Half-way through Kindergarten, my daughter hadn't even learned all her letters, much less how to read. They spent all their time on self-esteem group therapy type of crap and 'reading' lines like "Brown bear, brown bear what do you see....I see Susie looking at me" ad nauseum. It was absurd!
I pulled her out of school and home schooled her from January to June. She learned to read, perfectly, by the end of February....and was ahead of most students in every class in her reading abilities (and therefore, in learning other subjects) for the rest of her school years.
I'm also very glad that at least Governor Gray Davis did something right in California....forcing all teachers to go back to teaching at least SOME phonics instruction (after seeing how badly, year after year, the children in that state did on reading tests).
Eye took hole languige trayning, and eye can rite reelly wel.
I learned to read with nothing but phonics.
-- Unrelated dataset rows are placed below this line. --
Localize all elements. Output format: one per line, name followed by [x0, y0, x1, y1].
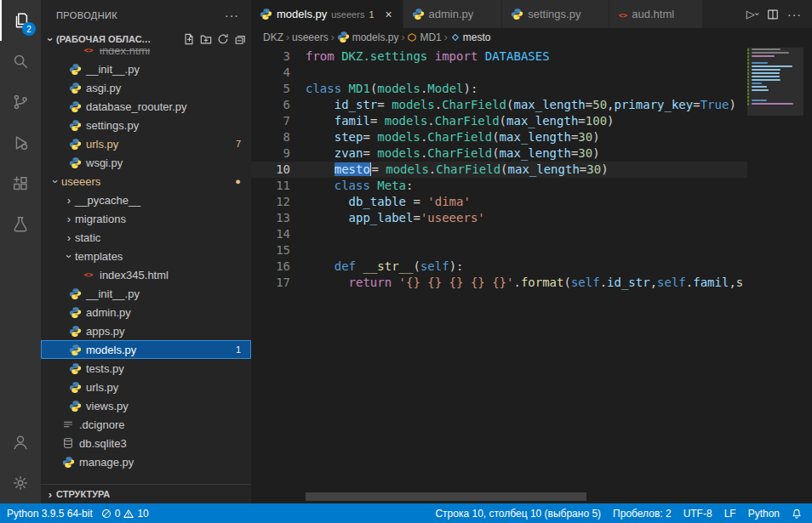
code-line-10[interactable]: 10 mesto= models.CharField(max_length=30… [251, 162, 747, 178]
encoding[interactable]: UTF-8 [683, 508, 712, 520]
breadcrumb-item-models-py[interactable]: models.py [337, 31, 399, 43]
outline-section-header[interactable]: › СТРУКТУРА [41, 484, 251, 503]
code-line-9[interactable]: 9 zvan= models.CharField(max_length=30) [251, 145, 747, 162]
minimap-bar [752, 86, 767, 88]
code-line-7[interactable]: 7 famil= models.CharField(max_length=100… [251, 113, 747, 129]
tree-item-index345-html[interactable]: <>index345.html [41, 265, 251, 284]
tree-item-models-py[interactable]: models.py1 [41, 340, 251, 359]
editor-more-actions-icon[interactable]: ··· [787, 8, 802, 21]
tree-item-label: apps.py [86, 325, 125, 338]
problems-indicator[interactable]: 010 [101, 508, 149, 520]
close-icon[interactable]: × [382, 8, 396, 21]
tree-item-index-html[interactable]: <>index.html [41, 48, 251, 60]
tab-settings-py[interactable]: settings.py× [502, 0, 609, 28]
tree-item-db-sqlite3[interactable]: db.sqlite3 [41, 434, 251, 452]
source-control-icon[interactable] [0, 82, 41, 122]
breadcrumb-separator: › [401, 31, 404, 43]
language-mode[interactable]: Python [748, 508, 780, 520]
code-line-3[interactable]: 3from DKZ.settings import DATABASES [251, 48, 747, 65]
indentation[interactable]: Пробелов: 2 [613, 508, 672, 520]
breadcrumb-item-MD1[interactable]: MD1 [407, 31, 441, 43]
breadcrumb-item-mesto[interactable]: mesto [450, 31, 491, 43]
errors-count[interactable]: 0 [101, 508, 121, 520]
new-folder-icon[interactable] [200, 33, 212, 45]
token: ( [563, 276, 570, 289]
horizontal-scrollbar[interactable] [306, 492, 586, 501]
testing-icon[interactable] [0, 204, 41, 245]
token: . [435, 98, 442, 111]
token: ): [449, 259, 464, 273]
tree-item-label: static [75, 231, 100, 244]
code-line-4[interactable]: 4 [251, 65, 747, 81]
settings-icon[interactable] [0, 463, 41, 503]
python-interpreter[interactable]: Python 3.9.5 64-bit [7, 508, 93, 520]
code-line-17[interactable]: 17 return '{} {} {} {} {}'.format(self.i… [251, 275, 747, 291]
views-more-actions-icon[interactable]: ··· [225, 9, 239, 22]
account-icon[interactable] [0, 422, 41, 463]
token: CharField [435, 114, 500, 128]
tree-item-admin-py[interactable]: admin.py [41, 303, 251, 321]
minimap-slider[interactable] [747, 48, 803, 116]
token: max_length [500, 130, 571, 144]
tab-aud-html[interactable]: <>aud.html× [609, 0, 703, 28]
minimap[interactable] [747, 48, 803, 503]
html-file-icon: <> [82, 48, 95, 57]
token: id_str [607, 276, 650, 289]
tree-item--init-py[interactable]: __init__.py [41, 284, 251, 303]
tree-item-templates[interactable]: ›templates [41, 247, 251, 265]
tree-item-manage-py[interactable]: manage.py [41, 452, 251, 471]
code-line-13[interactable]: 13 app_label='useeers' [251, 210, 747, 226]
token [306, 259, 335, 273]
code-editor[interactable]: 3from DKZ.settings import DATABASES45cla… [251, 48, 747, 503]
minimap-bar [752, 69, 781, 71]
collapse-all-icon[interactable] [234, 33, 246, 45]
workspace-section-header[interactable]: › (РАБОЧАЯ ОБЛАСТЬ) ... [41, 30, 251, 48]
tree-item-urls-py[interactable]: urls.py7 [41, 134, 251, 153]
tree-item-apps-py[interactable]: apps.py [41, 321, 251, 340]
split-editor-icon[interactable] [767, 9, 779, 20]
tree-item--init-py[interactable]: __init__.py [41, 60, 251, 78]
token: step [335, 130, 363, 144]
tree-item-settings-py[interactable]: settings.py [41, 116, 251, 134]
tree-item-useeers[interactable]: ›useeers● [41, 172, 251, 190]
explorer-icon[interactable]: 2 [0, 0, 41, 41]
code-line-12[interactable]: 12 db_table = 'dima' [251, 194, 747, 210]
breadcrumb-item-DKZ[interactable]: DKZ [263, 31, 283, 43]
code-line-15[interactable]: 15 [251, 242, 747, 259]
cursor-position[interactable]: Строка 10, столбец 10 (выбрано 5) [435, 508, 601, 520]
eol-sequence[interactable]: LF [724, 508, 736, 520]
code-line-8[interactable]: 8 step= models.CharField(max_length=30) [251, 129, 747, 145]
tree-item-migrations[interactable]: ›migrations [41, 209, 251, 228]
run-debug-icon[interactable] [0, 122, 41, 163]
breadcrumb-item-useeers[interactable]: useeers [292, 31, 329, 43]
python-file-icon [68, 324, 82, 338]
tab-models-py[interactable]: models.pyuseeers1× [251, 0, 403, 28]
new-file-icon[interactable] [183, 33, 195, 45]
refresh-icon[interactable] [217, 33, 229, 45]
tree-item-wsgi-py[interactable]: wsgi.py [41, 153, 251, 172]
tab-admin-py[interactable]: admin.py× [403, 0, 503, 28]
tree-item--dcignore[interactable]: .dcignore [41, 415, 251, 434]
code-line-16[interactable]: 16 def __str__(self): [251, 259, 747, 275]
breadcrumb-label: models.py [352, 31, 399, 43]
warnings-count[interactable]: 10 [123, 508, 148, 520]
tree-item--pycache-[interactable]: ›__pycache__ [41, 190, 251, 209]
tree-item-static[interactable]: ›static [41, 228, 251, 247]
tree-item-views-py[interactable]: views.py [41, 396, 251, 415]
run-python-file-button[interactable]: ▷› [746, 8, 758, 20]
code-line-6[interactable]: 6 id_str= models.CharField(max_length=50… [251, 97, 747, 113]
python-file-icon [68, 343, 82, 356]
token: CharField [427, 130, 492, 144]
ignore-file-icon [61, 418, 75, 431]
code-line-14[interactable]: 14 [251, 226, 747, 242]
search-icon[interactable] [0, 41, 41, 82]
tree-item-urls-py[interactable]: urls.py [41, 378, 251, 396]
notifications-bell[interactable] [792, 509, 802, 519]
code-line-5[interactable]: 5class MD1(models.Model): [251, 81, 747, 97]
extensions-icon[interactable] [0, 163, 41, 204]
tree-item-asgi-py[interactable]: asgi.py [41, 78, 251, 97]
tree-item-tests-py[interactable]: tests.py [41, 359, 251, 378]
code-line-11[interactable]: 11 class Meta: [251, 178, 747, 194]
line-text: zvan= models.CharField(max_length=30) [306, 145, 600, 162]
tree-item-database-roouter-py[interactable]: database_roouter.py [41, 97, 251, 116]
I'll take you on in spelling contest anytime, anywhere.
Phonics?????
Why???????????
Can't EVERYONE memorize 100,000 words so they can read the 'whole language' method?
You would win.
You forgot the great George Bernard Shaw's speeling of FISH
GHOTI
Some folks even claim that woostesher sauce has anchovies in it.
"So, how does one use phonics to pronounce "drought", "nought", "worchestershire" and "colour"?"
You learn them the way you learn an idiomatic expression - by exposure. And memorization; those words are exceptions.
My daughter was taught exclusively with "look and say" and it held her back immeasurably. Straight phonics is the way to go, IMHO.